Saturday night I had the best date ever.


Baby H in action.  Someone never sits still.


With Baby H.  He held my hand, laughed at my jokes, played fun games, danced with me, gave hugs and kisses, and never once told me I was weird.  There was a glitch when I had to use the restroom and put him in the pack-and-play for 90 seconds, but he's since forgiven me.  We worked it out, as the best couples do.  Baby H knows his Auntie KK loves him big and wide!


Auntie KK hogging Baby H on his first birthday.


Sunday night, I went back for a second date with Baby H and his momma, District {our chaperon}, for a we-don't-care-about-the-Super-Bowl watching {but not really} party.  We ate yummy treats, took time to watch the halftime show {which only proved to disappoint big time}, chatted up a storm and played with Baby H. Then Mr.District came home to watch Downton with me and I got a few more cuddles in with Baby H before heading home to snuggle my pup.  A great Sunday by any measure.

Want more proof that this month is going to be great, come hell or high water?




Guess what I get to do tonight while I miss my first League board meeting in three years?  Sign up for my garden again!  I thought I might be able to get a larger plot this year but it seems that's not going to happen.  But that's OK.  I did a lot with my teeny tiny space last year and I will do a lot more this year.  I worked that soil and it is going to be so much better this year because of all the love, amendments and care that I put in last year.  I can't wait to secure my spot, pick up free seeds and get my plan in place.  Joy, joy, joy!  Growing food and touching soil and being in the sunshine keeps me sane and gives me a happiness that no pill can provide.




And...it gets better.

The Olympics start this weekend!!

I live for the Olympics.  It is hands down my favorite athletic event.  Winter and summer, alike.  I suddenly become a crazy expert on sports normal people have never heard of.  I stay up until 1 AM to watch events on TV and avoid news bits at all costs, to the point of being obnoxious.

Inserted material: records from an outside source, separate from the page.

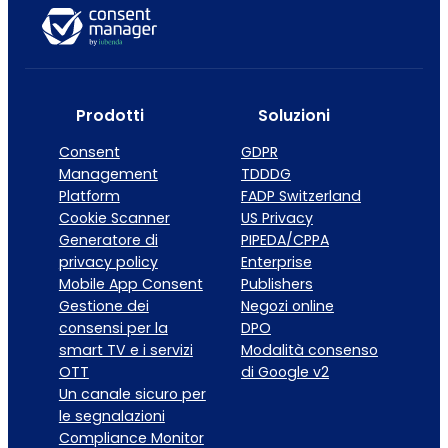
Prodotti
Soluzioni
Consent
GDPR
Management
TDDDG
Platform
FADP Switzerland
Cookie Scanner
US Privacy
Generatore di
PIPEDA/CPPA
privacy policy
Enterprise
Mobile App Consent
Publishers
Gestione dei
Negozi online
consensi per la
DPO
smart TV e i servizi
Modalità consenso
OTT
di Google v2
Un canale sicuro per
le segnalazioni
Compliance Monitor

So you see...February is already proving to be far better than December and January!  I'm putting the bad juju to bed and purposefully embracing all of the great things that are happening in my little world.

I can't do a thing to control others but I absolutely can CHOOSE JOY for myself.  And that deserves a toast!  Chin chin!!

5 comments:

MCW said...

Only 2 glasses? I would have had the whole bottle :). Hope Feb kicks ass!

amy said...

We share SO many common interests and thoughts. Thinking of you and hoping you're having a fabulous February already!

Buford Betty said...

I love your hair! Hope February brings much joy, tt kk. XOXO

#unmatched said...

I didn't realize you stepped down, one of our PEs stepped down last year too. You gotta do what you gotta do. It sucks to invest so much time in an organization and have diminishing returns and mismanagement.

Unknown said...

Oh, no, not when you were so close to being THE power that be!!! (However that should be grammatically.) I am P-E for my JL, and I'm already starting the ball rolling on major changes. No letting things ride or going with the old flow. Hopefully Sustainerhood will give you a good place to be and continue making a difference.